TASK STATEMENT
Compute how many lines below contain the word "videre" and respond with that number only.

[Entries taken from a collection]
________________________

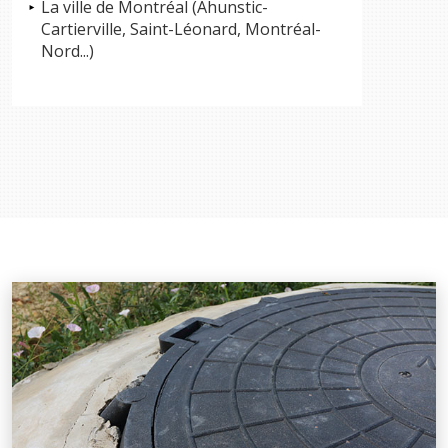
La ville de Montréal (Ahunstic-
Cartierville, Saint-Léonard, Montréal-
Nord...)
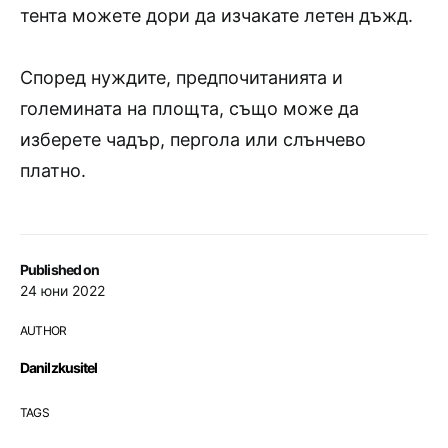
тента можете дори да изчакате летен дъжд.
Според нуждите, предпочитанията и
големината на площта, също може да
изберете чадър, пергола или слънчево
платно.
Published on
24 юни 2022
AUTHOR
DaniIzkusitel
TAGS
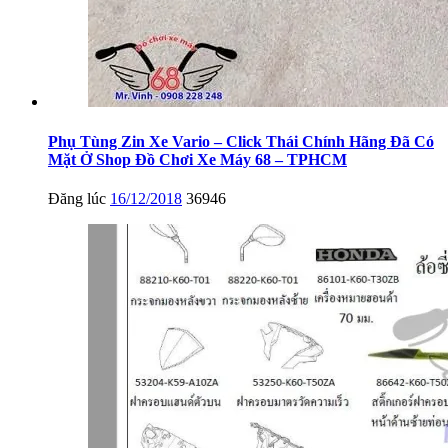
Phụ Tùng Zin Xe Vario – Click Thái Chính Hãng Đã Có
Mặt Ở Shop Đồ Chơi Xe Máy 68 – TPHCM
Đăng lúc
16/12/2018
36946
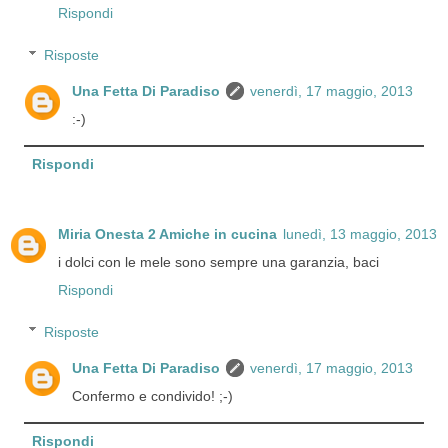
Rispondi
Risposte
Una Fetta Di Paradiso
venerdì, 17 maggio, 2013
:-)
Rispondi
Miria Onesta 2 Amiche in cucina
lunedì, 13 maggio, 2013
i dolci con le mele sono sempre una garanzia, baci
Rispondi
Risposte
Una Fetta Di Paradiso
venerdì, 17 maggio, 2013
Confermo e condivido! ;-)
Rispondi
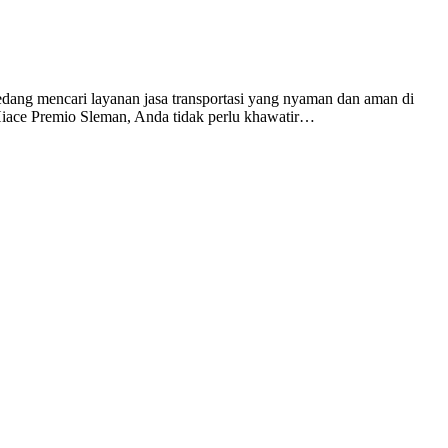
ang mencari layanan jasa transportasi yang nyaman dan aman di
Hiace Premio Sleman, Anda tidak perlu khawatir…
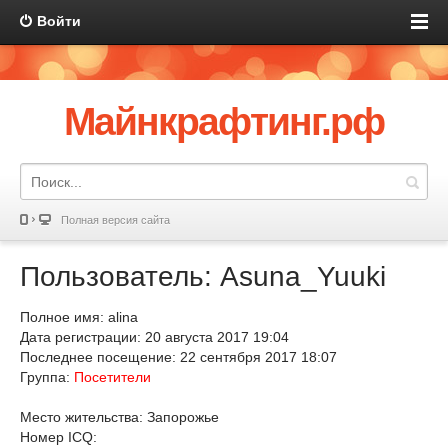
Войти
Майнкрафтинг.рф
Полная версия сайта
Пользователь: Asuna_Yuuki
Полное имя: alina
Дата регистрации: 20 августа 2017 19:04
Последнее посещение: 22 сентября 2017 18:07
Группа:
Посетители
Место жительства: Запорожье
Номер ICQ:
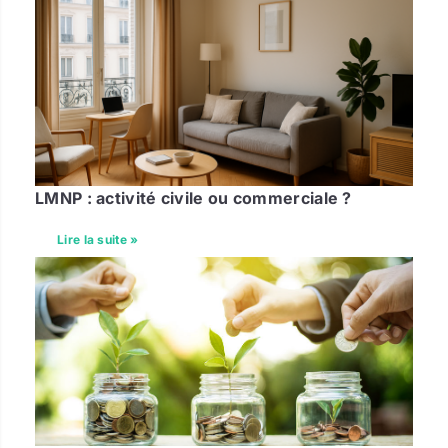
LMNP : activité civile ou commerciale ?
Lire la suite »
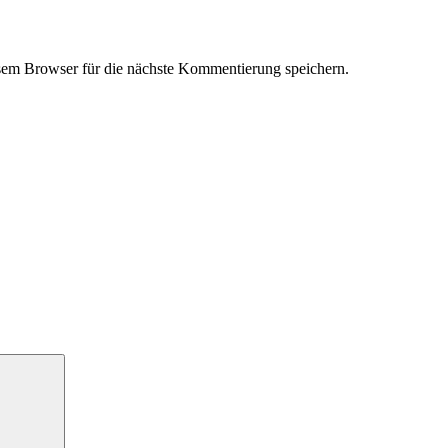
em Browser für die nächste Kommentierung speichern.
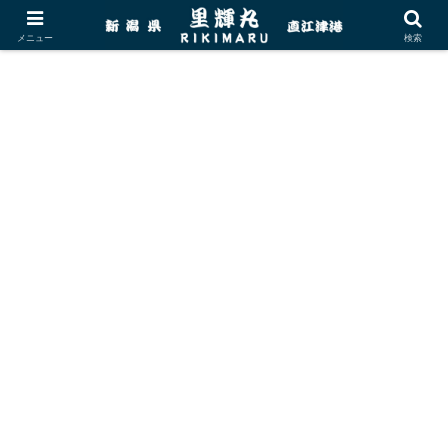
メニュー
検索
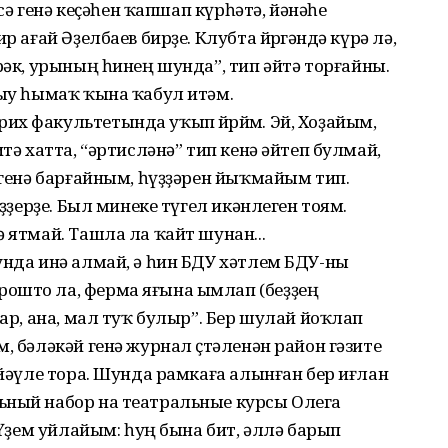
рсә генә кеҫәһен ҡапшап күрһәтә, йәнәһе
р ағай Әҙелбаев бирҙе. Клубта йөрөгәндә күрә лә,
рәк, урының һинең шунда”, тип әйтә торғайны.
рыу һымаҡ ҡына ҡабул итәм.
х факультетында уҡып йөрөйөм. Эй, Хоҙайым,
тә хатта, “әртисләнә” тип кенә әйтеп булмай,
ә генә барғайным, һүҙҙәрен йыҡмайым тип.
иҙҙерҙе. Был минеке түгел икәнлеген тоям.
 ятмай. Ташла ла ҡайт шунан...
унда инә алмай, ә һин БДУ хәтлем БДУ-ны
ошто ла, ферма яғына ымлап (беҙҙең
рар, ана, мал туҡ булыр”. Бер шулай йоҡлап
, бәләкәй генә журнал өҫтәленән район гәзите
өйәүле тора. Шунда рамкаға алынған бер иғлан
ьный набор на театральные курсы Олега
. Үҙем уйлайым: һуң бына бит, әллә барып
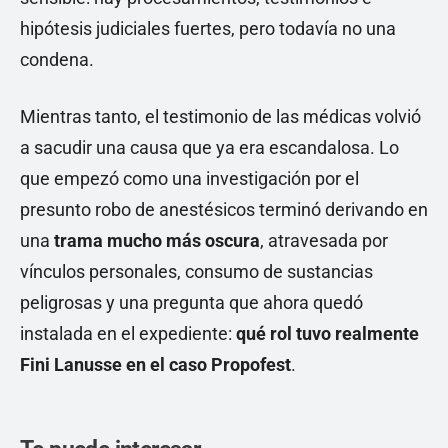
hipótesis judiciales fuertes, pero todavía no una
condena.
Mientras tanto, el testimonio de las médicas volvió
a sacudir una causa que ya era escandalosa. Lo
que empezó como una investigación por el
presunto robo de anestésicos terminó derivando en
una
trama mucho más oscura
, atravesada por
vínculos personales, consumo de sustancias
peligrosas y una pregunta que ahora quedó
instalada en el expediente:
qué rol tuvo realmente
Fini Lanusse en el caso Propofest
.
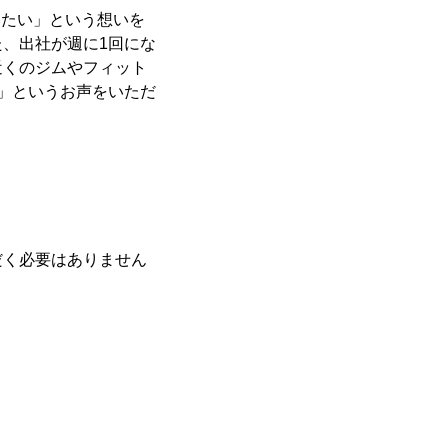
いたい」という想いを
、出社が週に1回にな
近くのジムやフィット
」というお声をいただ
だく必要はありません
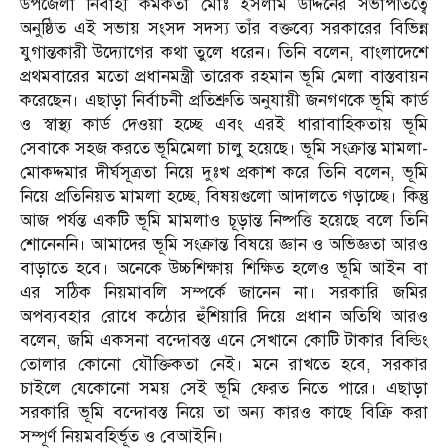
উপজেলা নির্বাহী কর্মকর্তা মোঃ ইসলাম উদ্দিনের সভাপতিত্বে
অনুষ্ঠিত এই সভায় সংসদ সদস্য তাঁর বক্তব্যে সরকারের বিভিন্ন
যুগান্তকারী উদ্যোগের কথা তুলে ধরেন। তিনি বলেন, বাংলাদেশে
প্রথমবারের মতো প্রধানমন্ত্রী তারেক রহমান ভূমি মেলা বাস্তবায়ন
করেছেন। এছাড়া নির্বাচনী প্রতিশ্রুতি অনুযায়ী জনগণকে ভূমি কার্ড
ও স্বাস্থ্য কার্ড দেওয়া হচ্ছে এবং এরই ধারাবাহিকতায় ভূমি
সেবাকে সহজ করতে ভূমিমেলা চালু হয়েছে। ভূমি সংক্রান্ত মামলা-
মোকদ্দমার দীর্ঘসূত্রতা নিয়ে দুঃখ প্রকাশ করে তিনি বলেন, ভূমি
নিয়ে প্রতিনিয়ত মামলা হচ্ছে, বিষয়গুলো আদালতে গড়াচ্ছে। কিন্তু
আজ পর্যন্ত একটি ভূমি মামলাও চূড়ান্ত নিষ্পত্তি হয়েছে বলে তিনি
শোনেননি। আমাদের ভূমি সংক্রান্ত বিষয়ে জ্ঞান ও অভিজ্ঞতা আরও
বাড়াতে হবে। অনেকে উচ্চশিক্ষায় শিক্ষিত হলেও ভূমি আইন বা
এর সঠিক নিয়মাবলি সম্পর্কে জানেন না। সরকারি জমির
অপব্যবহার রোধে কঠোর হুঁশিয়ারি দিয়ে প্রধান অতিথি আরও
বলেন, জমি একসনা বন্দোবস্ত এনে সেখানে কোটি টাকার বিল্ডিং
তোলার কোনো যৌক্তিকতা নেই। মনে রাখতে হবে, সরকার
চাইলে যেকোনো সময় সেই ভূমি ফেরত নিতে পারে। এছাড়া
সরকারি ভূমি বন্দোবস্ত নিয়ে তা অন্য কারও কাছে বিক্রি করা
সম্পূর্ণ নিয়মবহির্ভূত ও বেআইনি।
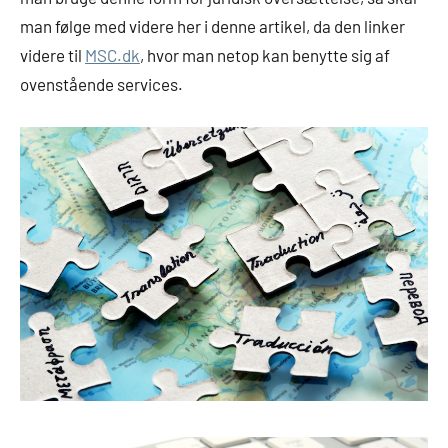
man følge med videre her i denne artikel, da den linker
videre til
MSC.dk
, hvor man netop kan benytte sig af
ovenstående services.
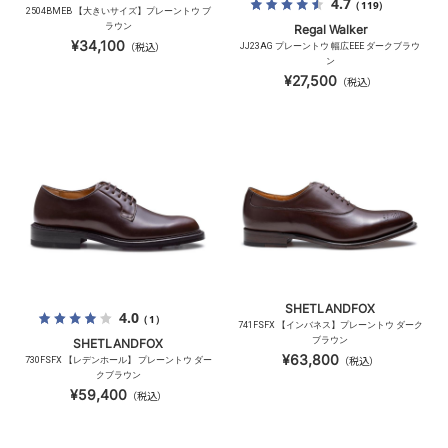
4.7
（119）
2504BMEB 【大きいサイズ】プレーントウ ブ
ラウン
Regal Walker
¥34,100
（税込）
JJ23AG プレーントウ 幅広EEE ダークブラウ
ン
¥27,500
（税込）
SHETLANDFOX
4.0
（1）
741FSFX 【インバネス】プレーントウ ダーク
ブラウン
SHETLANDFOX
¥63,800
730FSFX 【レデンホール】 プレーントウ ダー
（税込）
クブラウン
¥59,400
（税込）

________________________

RESULT FOR THIS EXERCISE
2